Mais recentemente vem se dando explícitos desejos de mudanças em expressões eleitorais e democráticas que projetam novas esperanças. Fóruns e encontros internacionais que buscam outro mundo possível, necessário e indeformável. Está nascendo outra América, sem impérios que controlem o mercado e a soberania dos povos; sem pobreza nem exclusão e sem hipotecar o futuro das crianças e da natureza. E neste caminhar vamos e queremos ser outra Igreja, que não se ajusta ao modelo neoliberal e volte a recuperar a profecia de Medellín e sua opção pelos pobres. Uma Igreja do lado dos que lutam pela vida e pela paz, una e plural, centralizada na construção do Reino junto a tantos outros e apoiada no Evangelho. Não se pode entender a igreja que sonhou Medellín ’68 sem estar a par de tanta gente que continua comprometida nos movimentos sociais, na luta pela verdade e pela justiça, na defesa da vida.

Nem tudo será igual

É importante escutar as críticas. Teríamos que ter mantido muito mais aberta nossa espiritualidade libertadora e orante, aos canais de comunicação com as mobilizações sociais, com as organizações dos pobres, em uma atitude de educação evangélica e popular, em lugar de dar tanta atenção à relação intra-institucional para garantir a estabilidade. A continuidade do espírito renovador iniciado no Vaticano II depende do potencial transformador de nossa espiritualidade e compromisso com um novo modelo de Igreja. O espírito renovador é uma herança dessa Igreja dos pobres, inserida nas práticas libertárias do Continente que continua encarnando o dinamismo de renovação perseverante à qual nos convocou o Concílio e Medellín.

Vale a pena fazer memória, já que nos impede ser complacentes e interromper nosso compromisso com o caminho iniciado rumo a esse novo modelo de Igreja construída com os pobres. Vale a pena fazer memória quando não se cala e quando não se esquece, e, além disso, se é capaz de abrir novas esperanças.

A partir da teologia latino-americana que continua ativa em seu pensamento e produção, os que trabalhamos pela libertação reiteramos nosso compromisso por manter a fidelidade ao espírito de renovação empreendido por Medellín (uma renovação para frente e sem retorno) e aos pobres, sujeitos teológicos de qualquer mudança, esperando com eles o novo amanhecer. Mais ainda, devemos assumir essa inspiração e traduzi-la hoje para a nossa realidade. Não nos conformamos apenas em recordá-lo, reafirmamos sua validade para torná-lo factível.
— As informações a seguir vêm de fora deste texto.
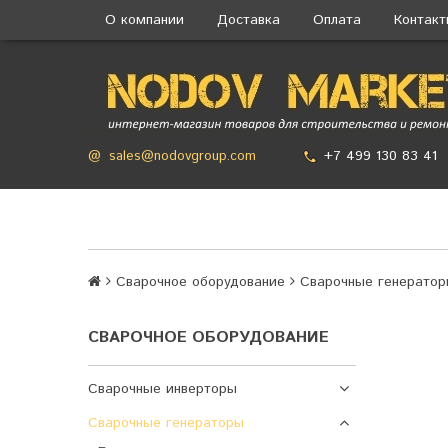
О компании
Доставка
Оплата
Контак
+7 499 130 83 41
@
sales@nodovgroup.com
Сварочное оборудование
Сварочные генерато
СВАРОЧНОЕ ОБОРУДОВАНИЕ
Сварочные инверторы
Сварочные генераторы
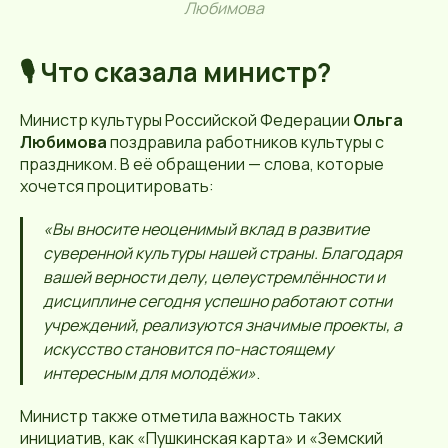
Любимова
🎙️ Что сказала министр?
Министр культуры Российской Федерации
Ольга
Любимова
поздравила работников культуры с
праздником. В её обращении — слова, которые
хочется процитировать:
«Вы вносите неоценимый вклад в развитие
суверенной культуры нашей страны. Благодаря
вашей верности делу, целеустремлённости и
дисциплине сегодня успешно работают сотни
учреждений, реализуются значимые проекты, а
искусство становится по-настоящему
интересным для молодёжи»
.
Министр также отметила важность таких
инициатив, как «Пушкинская карта» и «Земский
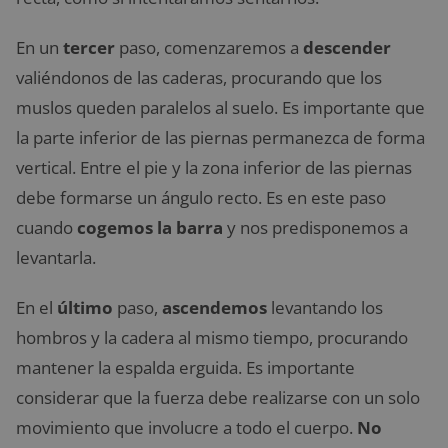
En un
tercer
paso, comenzaremos a
descender
valiéndonos de las caderas, procurando que los
muslos queden paralelos al suelo. Es importante que
la parte inferior de las piernas permanezca de forma
vertical. Entre el pie y la zona inferior de las piernas
debe formarse un ángulo recto. Es en este paso
cuando
cogemos la barra
y nos predisponemos a
levantarla.
En el
último
paso,
ascendemos
levantando los
hombros y la cadera al mismo tiempo, procurando
mantener la espalda erguida. Es importante
considerar que la fuerza debe realizarse con un solo
movimiento que involucre a todo el cuerpo.
No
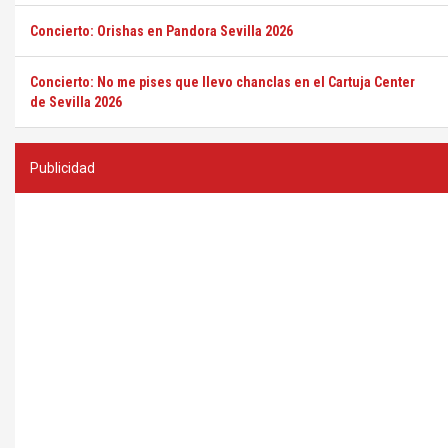
Concierto: Orishas en Pandora Sevilla 2026
Concierto: No me pises que llevo chanclas en el Cartuja Center
de Sevilla 2026
Publicidad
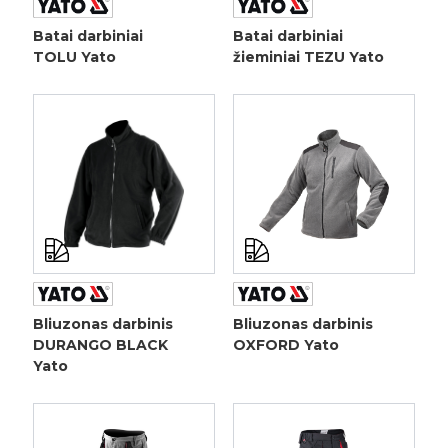
Batai darbiniai
Batai darbiniai
TOLU Yato
žieminiai TEZU Yato
Bliuzonas darbinis
Bliuzonas darbinis
DURANGO BLACK
OXFORD Yato
Yato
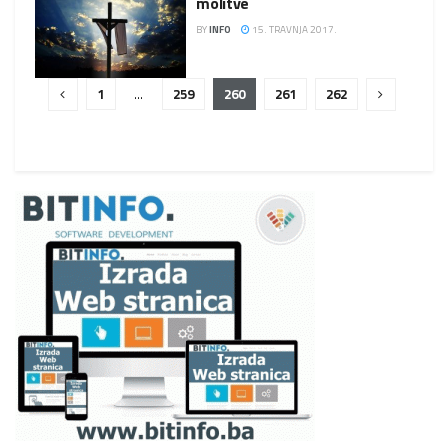
molitve
BY
INFO
15. TRAVNJA 2017.
1
…
259
260
261
262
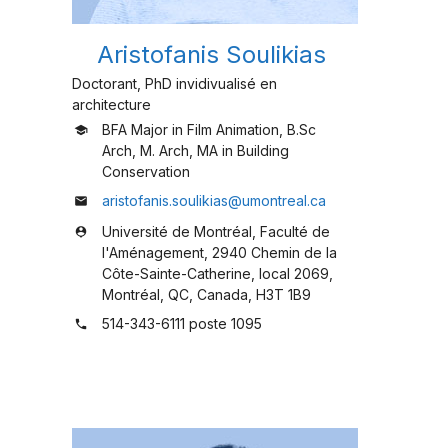
Aristofanis Soulikias
Doctorant, PhD invidivualisé en
architecture
BFA Major in Film Animation, B.Sc
school
Arch, M. Arch, MA in Building
Conservation
aristofanis.soulikias@umontreal.ca
mail
Université de Montréal, Faculté de
person_pin
l'Aménagement, 2940 Chemin de la
Côte-Sainte-Catherine, local 2069,
Montréal, QC, Canada, H3T 1B9
514-343-6111 poste 1095
phone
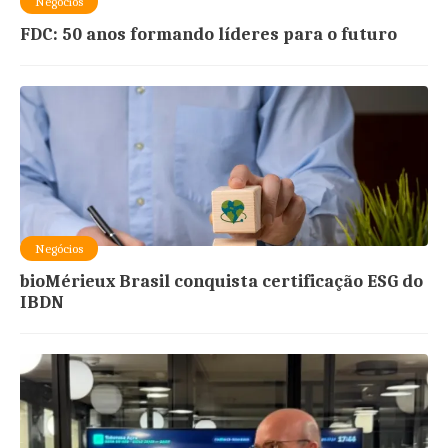
Negócios
FDC: 50 anos formando líderes para o futuro
Negócios
bioMérieux Brasil conquista certificação ESG do
IBDN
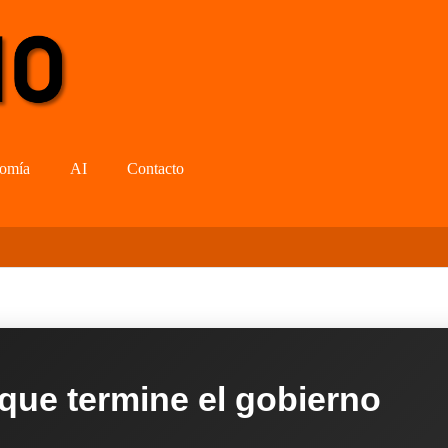
omía
AI
Contacto
 que termine el gobierno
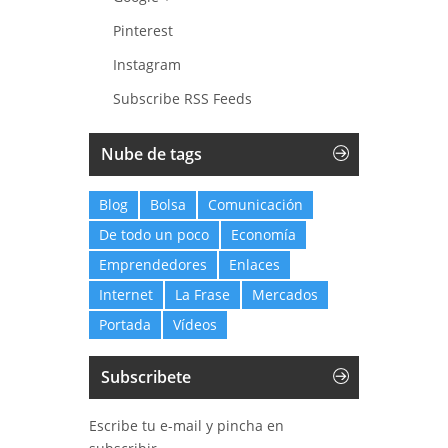
Pinterest
Instagram
Subscribe RSS Feeds
Nube de tags
Blog
Bolsa
Comunicación
De todo un poco
Economía
Emprendedores
Enlaces
Internet
La Frase
Mercados
Portada
Vídeos
Subscribete
Escribe tu e-mail y pincha en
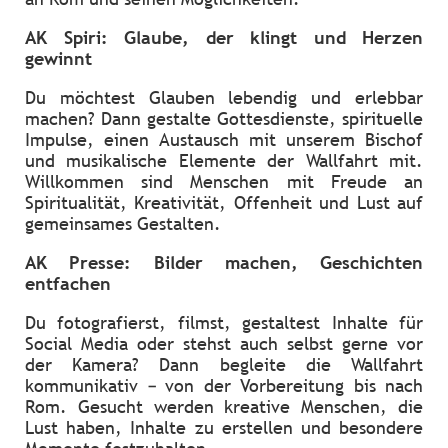
AK Spiri: Glaube, der klingt und Herzen
gewinnt
Du möchtest Glauben lebendig und erlebbar
machen? Dann gestalte Gottesdienste, spirituelle
Impulse, einen Austausch mit unserem Bischof
und musikalische Elemente der Wallfahrt mit.
Willkommen sind Menschen mit Freude an
Spiritualität, Kreativität, Offenheit und Lust auf
gemeinsames Gestalten.
AK Presse: Bilder machen, Geschichten
entfachen
Du fotografierst, filmst, gestaltest Inhalte für
Social Media oder stehst auch selbst gerne vor
der Kamera? Dann begleite die Wallfahrt
kommunikativ – von der Vorbereitung bis nach
Rom. Gesucht werden kreative Menschen, die
Lust haben, Inhalte zu erstellen und besondere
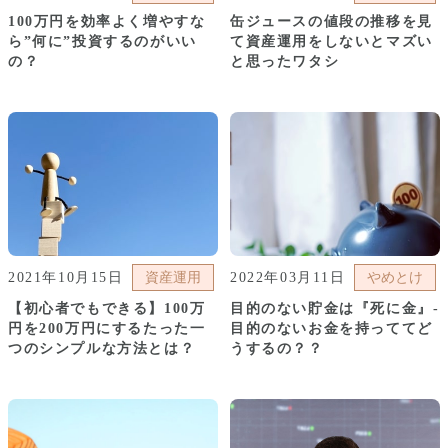
100万円を効率よく増やすな
缶ジュースの値段の推移を見
ら”何に”投資するのがいい
て資産運用をしないとマズい
の？
と思ったワタシ
2021年10月15日
資産運用
2022年03月11日
やめとけ
【初心者でもできる】100万
目的のない貯金は『死に金』-
円を200万円にするたった一
目的のないお金を持っててど
つのシンプルな方法とは？
うするの？？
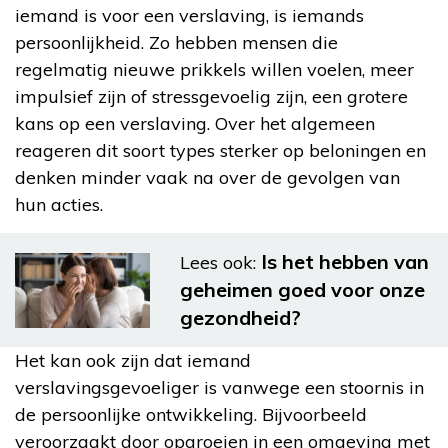
iemand is voor een verslaving, is iemands
persoonlijkheid. Zo hebben mensen die
regelmatig nieuwe prikkels willen voelen, meer
impulsief zijn of stressgevoelig zijn, een grotere
kans op een verslaving. Over het algemeen
reageren dit soort types sterker op beloningen en
denken minder vaak na over de gevolgen van
hun acties.
Is het hebben van
Lees ook:
geheimen goed voor onze
gezondheid?
Het kan ook zijn dat iemand
verslavingsgevoeliger is vanwege een stoornis in
de persoonlijke ontwikkeling. Bijvoorbeeld
veroorzaakt door opgroeien in een omgeving met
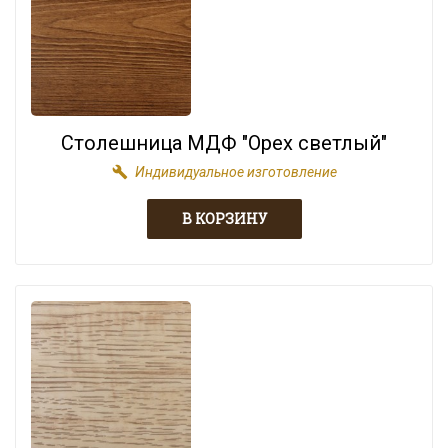
Столешница МДФ "Орех светлый"
build
Индивидуальное изготовление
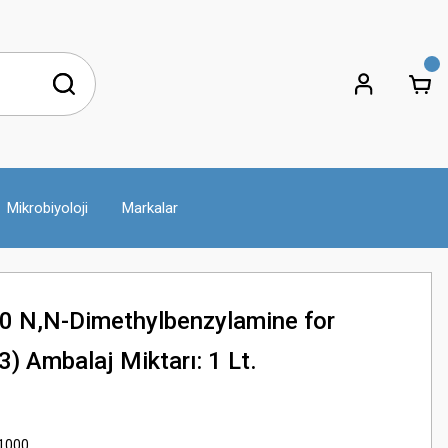
Mikrobiyoloji
Markalar
 N,N-Dimethylbenzylamine for
) Ambalaj Miktarı: 1 Lt.
1000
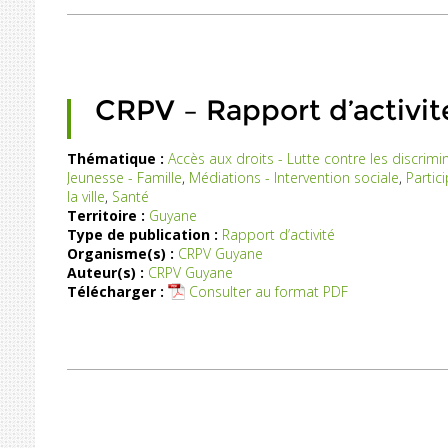
santé
par
la
ville
de
Saint
CRPV – Rapport d’activit
Laurent
du
Thématique :
Accès aux droits - Lutte contre les discrimi
Maroni
Jeunesse - Famille
,
Médiations - Intervention sociale
,
Partic
Ce
s’inscrit
la ville
,
Santé
rapport
einement
Territoire :
Guyane
d’activité
(...)
Type de publication :
Rapport d’activité
précise
Organisme(s) :
CRPV Guyane
les
Auteur(s) :
CRPV Guyane
fférentes
Télécharger :
Consulter au format PDF
actions
menées
par
le
CRPV
en
2018.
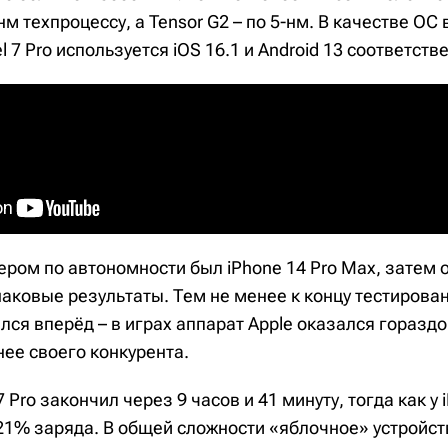
м техпроцессу, а Tensor G2 – по 5-нм. В качестве ОС в
l 7 Pro используется iOS 16.1 и Android 13 соответств
ером по автономности был iPhone 14 Pro Max, затем
ковые результаты. Тем не менее к концу тестирован
ся вперёд – в играх аппарат Apple оказался гораздо
ее своего конкурента.
 Pro закончил через 9 часов и 41 минуту, тогда как у 
21% заряда. В общей сложности «яблочное» устройст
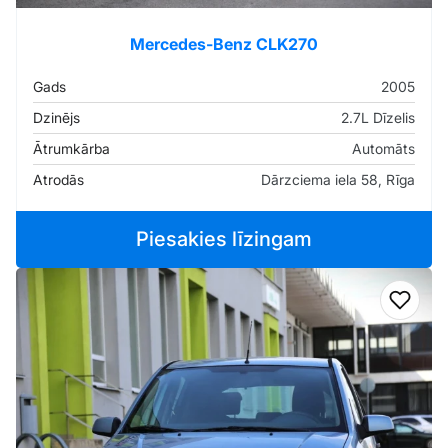
Mercedes-Benz CLK270
Gads
2005
Dzinējs
2.7L Dīzelis
Ātrumkārba
Automāts
Atrodās
Dārzciema iela 58, Rīga
Piesakies līzingam
Pievi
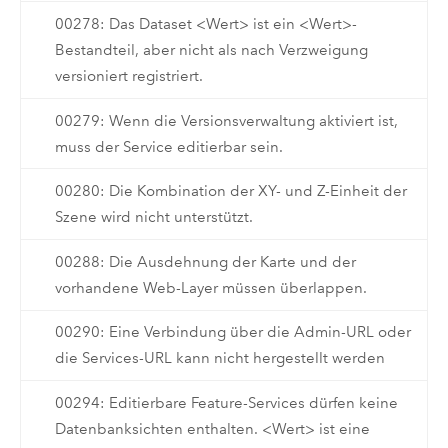
00278: Das Dataset <Wert> ist ein <Wert>-
Bestandteil, aber nicht als nach Verzweigung
versioniert registriert.
00279: Wenn die Versionsverwaltung aktiviert ist,
muss der Service editierbar sein.
00280: Die Kombination der XY- und Z-Einheit der
Szene wird nicht unterstützt.
00288: Die Ausdehnung der Karte und der
vorhandene Web-Layer müssen überlappen.
00290: Eine Verbindung über die Admin-URL oder
die Services-URL kann nicht hergestellt werden
00294: Editierbare Feature-Services dürfen keine
Datenbanksichten enthalten. <Wert> ist eine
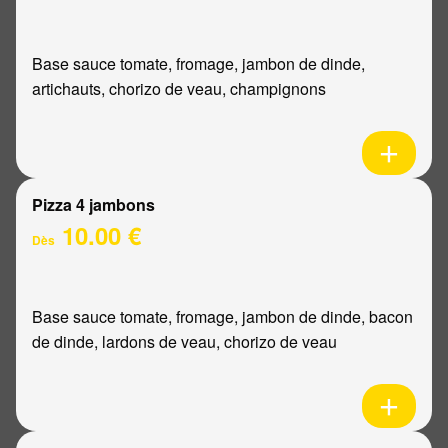
Base sauce tomate, fromage, jambon de dinde,
artichauts, chorizo de veau, champignons
Pizza 4 jambons
10.00 €
Dès
Base sauce tomate, fromage, jambon de dinde, bacon
de dinde, lardons de veau, chorizo de veau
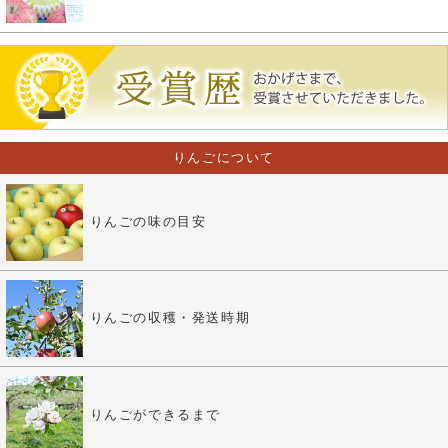
りんごについて
りんごの味の目安
りんごの収穫・発送時期
りんごができるまで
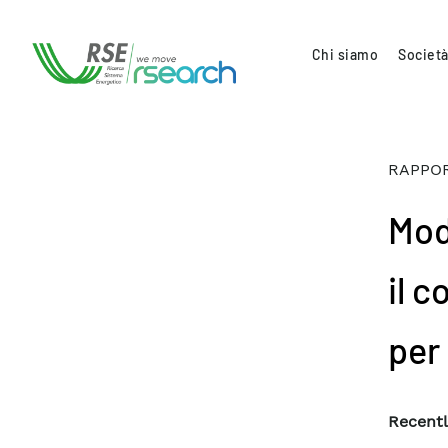
Chi siamo
Società
RAPPOR
Mod
il c
per
Recentl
Porque o chamado de Medellín continua ressoando – apesar dos avanços neoconsevadores de parte da condução institucional – para consolidar a opção pelos pobres e a testemunhar a pobreza da Igreja. Com os aportes da reflexão teológica comprometida no horizonte da libertação se está buscando afiançar uma Igreja mais fraterna e participativa, solidária com os pobres e cada vez mais desde os últimos e excluídos, mais ecumênica e inter-religiosa, mais esperançada e criativa, mais libertadora junto a tantas organizações populares e transformadora da sociedade.

A proposta é definitivamente simples: sem suavizar os argumentos e polêmicas, reforçar nosso compromisso já assumido. Crer em nós mesmos, progredir na coerência e responsabilidade como comunidade evangélica junto ao caminhar de nossos povos, partilhando o mesmo destino, os mesmos sonhos e a mesma esperança. Não nos cansemos de crer no amor que leva à justiça. Mas isso, como os apaixonados, nos lembramos do primeiro beijo, chamado Medellín. Este é talvez o desafio ético-evangélico mais sugestivo.